The SPV client chooses the bloom filter parameters (filter size, number of hashes and a 'tweak' for the hashes) and sends them to the node in a filterload message.

The original implementation contained a logic bug. If the client sent a filterload message with a zero-sized filter, then the serving node could later attempt a divide-by-zero and crash when querying an element from the filter. See CVE-2013-5700 for further details.

This bug was quietly fixed in PR#2914 without advertising the reason. That fix added the isFull and isEmpty booleans, which have proven to be confusing for developers.

PR#18806 removed those isFull and isEmpty booleans and adds a more straightforward fix for the issue.

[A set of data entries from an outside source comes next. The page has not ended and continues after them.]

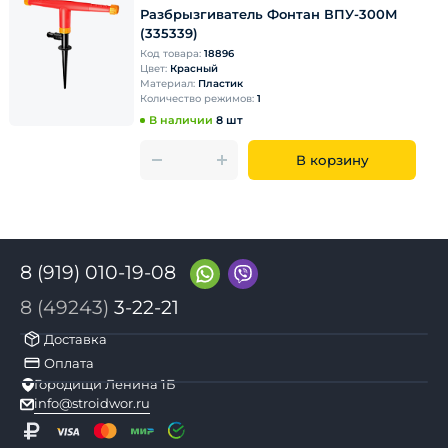
Разбрызгиватель Фонтан ВПУ-300М
(335339)
Код товара:
18896
Цвет:
Красный
Материал:
Пластик
Количество режимов:
1
В наличии
8 шт
В корзину
8 (919) 010-19-08
8 (49243)
3-22-21
Доставка
Оплата
Городищи Ленина 1Б
info@stroidwor.ru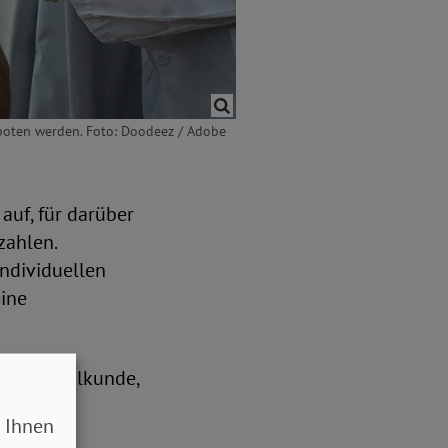
eboten werden. Foto: Doodeez / Adobe
uf, für darüber
zahlen.
Individuellen
eine
 Augenheilkunde,
 Ihnen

Compact Block Filters for Light Clients

Compact Block Filters were introduced with BIP 157/158 as an improvement upon Bloom filters, as used in BIP 37. Instead of the client sending a filter to a full node peer, full nodes generate deterministic filters on block data that are served to the client. The light client gets these filters from the server and checks for itself if any of its objects match what is seen in the filter. If it does match, then the light client asks for the full block.

BIP 158 describes a structure for compact filters on block data. It specifies one filter type called Basic block filters, which encodes the scriptPubKeys of all the UTXOs spent in the block, and the scriptPubKeys of all the new UTXOs created in the block. This is the only block filter currently supported. PR#12254 implemented compact block filters in Bitcoin Core, and PR#14121 added a new index (-blockfilterindex=1), which stores the compact block filters for blocks that have been validated.

BIP 157 is the proposed specification for requesting and sending compact filters between nodes on the p2p network. It was implemented with a series of PRs, demonstrated in PR#18876.


  • Less asymmetry in the client. If light clients request a filter for a block, the server wont have to do any more work than the client had to do when making the request.

  • More privacy and less trust. The light client no longer sends a fingerprint of the data it is interested in to the server, and so it becomes way more difficult to analyse the light client’s activity.

  • Conceptually, BIP158’s Golomb-Coded Set (GCS) filter is similar to a Bloom filter (no false negatives, a controllable rate of false positives), but more compact.


  • They require more disk space because of the overhead that comes with the new index.

  • GCS filters are write-once (you can’t update them once created), and querying is much slower.

    • Bloom filters are effectively O(n) for finding n elements in them. GCS are O(m+n) for finding n elements in a filter of size m. So, Bloom filters are way faster if you’re only going to do one or a few queries. But as you’re querying for larger and larger number of elements, the relative downside of a GCS’s performance goes down.

glimpse of the future; PR#25957 uses BIP 157 block filters for faster wallet rescans.